Our stratified analysis (see Figure 4 and Table 3) show more detailed results: having any celecoxib dispensings in an individual’s drug history increases the likelihood of an ACS related adverse outcome prediction (M01AH01 / celecoxib’s contribution is positive in Figure 4 rows a and b), and not having any celecoxib dispensings decreases or does not impact the likelihood of an ACS related adverse outcome prediction (M01AH01 / celecoxib’s contribution is negative or near-zero in Figure 4 rows c and d). In other words, the presence of celecoxib dispensing events increases the likelihood of a positive ACS prediction independent of rofecoxib dispensing events.

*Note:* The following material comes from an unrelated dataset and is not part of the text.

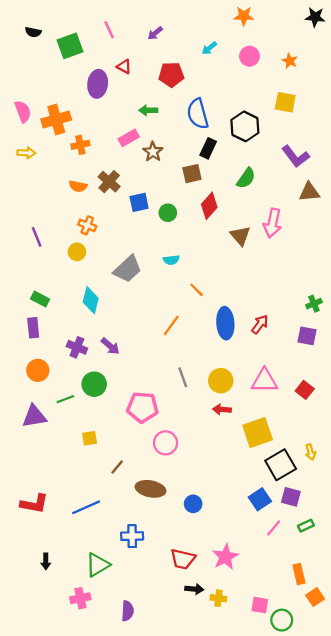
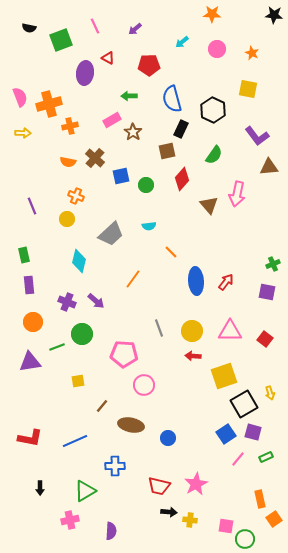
green rectangle: (40, 299) -> (24, 255), moved, turned 49
orange line: (171, 325) -> (133, 279), moved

This is the equivalent of the counterfactual in the epidemiological theory of causality. The counterfactual conditionals are of the form “if A had not occurred, then C would not have occurred”. This is exactly what is observed in Figure 4. These results provide more robust epidemiological evidence of the associations of celecoxib and rofecoxib with the outcomes.

We acknowledge the utility of existing statistical methods in pharmacovigilance. For example, Sequence Symmetry Analysis (SSA) has been determined to be a promising solution when compared to other quantitative methods such as Reporting Odds Ratio (ROR), Proportional Reporting Ratio (PRR), and Bayesian techniques (curtis2008bayesian, ; wahab2013adrcoxib, ). SSA considers the distribution of diseases and drugs, before and after initiation of treatment for an adverse event. Asymmetry in these distributions indicate that adverse events may be due to drug supply (tsiropoulos2009antiepileptic, ). SSA’s time to signal detection for rofecoxib-induced myocardial infarction was within 1-3 years of market entry, whereas it took 5-7 years after market entry for trial results to lead to warnings and withdrawals of the drugs (wahab2013adrcoxib, ). Despite this, there are limitations: in these investigations there are no adverse event signals which can be linked from a joint database; the signals are deduced from dispensing data only — e.g. furosemide initiation being used as an indicator of heart failure (wahab2016ssahf, ). Using joint databases is more reliable as administrative data entries can validate if a comorbidity did actually occur. Moreover, XAI is better suited for domains which are already using ML-based approaches.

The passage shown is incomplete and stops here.